Coole Kids in Oldenburg

■ Die Grundschule Hogenkamp startet in die Antarktis – per E-Mail und persönlichem Kontakt zu einer Wissenschaftlerin vor Ort / Resultat: Hochmotivierte SchülerInnen

„Ist der Gletscher da bei euch groß? Hast du schon Pinguine gesehen? Was hast du in der letzten Zeit so gelernt? Wir die vier Fälle.“

Mit dem Ein-Finger-System tippt die zehnjährige Marielena die ersten Fragen in den Computer. Ihre Schulkameraden sehen gebannt zu. Dann ist Jonas dran. Letzte Korrekturen, fertig. Jetzt kommt der große Augenblick. Eva darf die E-Mail abschicken. Ein Klick mit der Maus, Nachricht versendet.

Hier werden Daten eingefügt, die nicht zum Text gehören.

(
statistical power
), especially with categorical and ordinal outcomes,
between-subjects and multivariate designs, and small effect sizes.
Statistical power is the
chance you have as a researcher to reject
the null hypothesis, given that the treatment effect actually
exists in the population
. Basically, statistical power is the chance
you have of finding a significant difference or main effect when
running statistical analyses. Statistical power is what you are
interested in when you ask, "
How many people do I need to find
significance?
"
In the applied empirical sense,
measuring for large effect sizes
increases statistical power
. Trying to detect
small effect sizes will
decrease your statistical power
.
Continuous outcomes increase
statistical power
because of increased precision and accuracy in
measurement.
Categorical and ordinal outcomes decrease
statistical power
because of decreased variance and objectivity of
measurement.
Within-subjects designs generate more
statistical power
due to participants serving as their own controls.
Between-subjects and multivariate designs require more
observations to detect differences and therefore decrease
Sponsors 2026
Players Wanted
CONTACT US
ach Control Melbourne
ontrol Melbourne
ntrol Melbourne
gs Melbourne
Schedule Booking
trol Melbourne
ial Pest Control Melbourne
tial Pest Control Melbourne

Sie geht ans andere Ende der Welt, an die Luftchemikerin Dr. Astrid Löwe. Seit Januar arbeitet die Mitarbeiterin des Alfred-Wegener-Instituts auf der Neumeyer-Forschungsstation in der Antarktis. Vor ihrer Abreise war sie zu Gast an der Oldenburger Grundschule am Hogenkamp, erzählte den Kindern von ihrer bevorstehenden Forschungsarbeit. Seitdem ist an der Schule das Antarktis-Fieber ausgebrochen. Sogar eine Antarktis-AG hat sich gebildet. Begeistert sammeln die Schüler alles, was sie zu dem Thema finden können. Und sie haben viele Fragen an die Forscherin. Um die loszuwerden, gab es nur eine Möglichkeit – ein E-Mail Anschluss musste her. Der aber ist in der Ausstattung von Grundschulen nicht vorgesehen.

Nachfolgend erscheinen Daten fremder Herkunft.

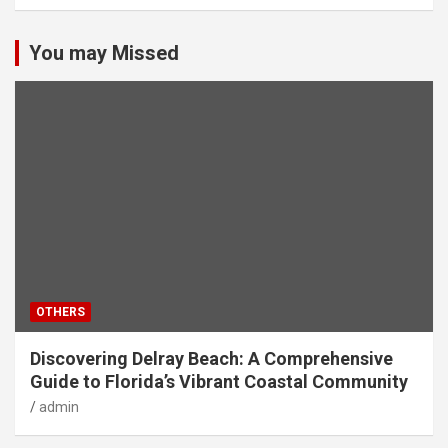
You may Missed
OTHERS
Discovering Delray Beach: A Comprehensive
Guide to Florida’s Vibrant Coastal Community
admin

Für die Schule war das kein Hinderungsgrund. Sponsoren wurden gefunden, die nötige Hard- und Software angeschafft. Jetzt war Premiere, die Kids gingen online. Seitdem forschen sie auch selbst – im Internet. Sie informieren sich auf der Homepage des Alfred-Wegener-Instituts, laden sich Bilder von Pinguinen und Gletschern auf den Bildschirm.

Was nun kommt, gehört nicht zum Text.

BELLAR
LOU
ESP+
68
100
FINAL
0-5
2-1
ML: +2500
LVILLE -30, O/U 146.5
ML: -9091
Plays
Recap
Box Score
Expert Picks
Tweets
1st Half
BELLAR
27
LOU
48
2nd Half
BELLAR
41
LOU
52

Für die Schulleiterin Hilke Knolle bietet der Antarktis-Kontakt die Gelegenheit, die Schüler mit den neuen Technologien vertraut zu machen. „Je früher, desto besser“, meint sie. „Der Computer muss zu einem ganz normalen Arbeitsmittel werden, mit dem man umgeht wie mit einem Füller. Und da ist es wichtig, dass an Inhalten geübt wird, die für die Kinder auch wichtig und spannend sind.“

Nicht nur den Einzug der neuen Medien in die Hogenkampschule hat das Projekt zur Folge, auch der Unterricht wird ganz neu gestaltet. Kein Fach, das nicht vom Thema Antarktis berührt wird. Da werden im Deutschunterricht Pinguingedichte geschrieben und Pinguinlieder im Musikunterricht. Sogar eher trockene Fächer wie Mathe lassen sich arktisch aufmöbeln. Die Eisdicke auf dem Schulhof wird gemessen und mit der in der Antarktis verglichen. Und das Rechnen mit Gewichten macht sogar Mathemuffeln Spaß, wenn sie das Gewicht eines Pinguin-Eis mit dem eines Hühner-Eis vergleichen. „Wir haben uns natürlich sehr gefreut, anhand eines solchen Projekts Unterricht ganz neu zu gestalten, Themen, die wir hier haben, mit Themen aus dem Antarktis-Bereich zu verbinden,“ sagt Anna Hobusch, die die AG leitet. Der persönliche Kontakt in die Antarktis macht den Unterrichtsstoff für die Kinder greifbar und spannend. Und er beeinflusst ihr Lernverhalten. „Sie arbeiten von sich aus zielgerichtet auf ein Thema hin, empfinden es nicht als vorgegeben und sind viel motivierter, Dinge anzugehen. Und sie behalten das, was sie sich selbst angeeignet haben, wesentlich besser“, so Hobusch.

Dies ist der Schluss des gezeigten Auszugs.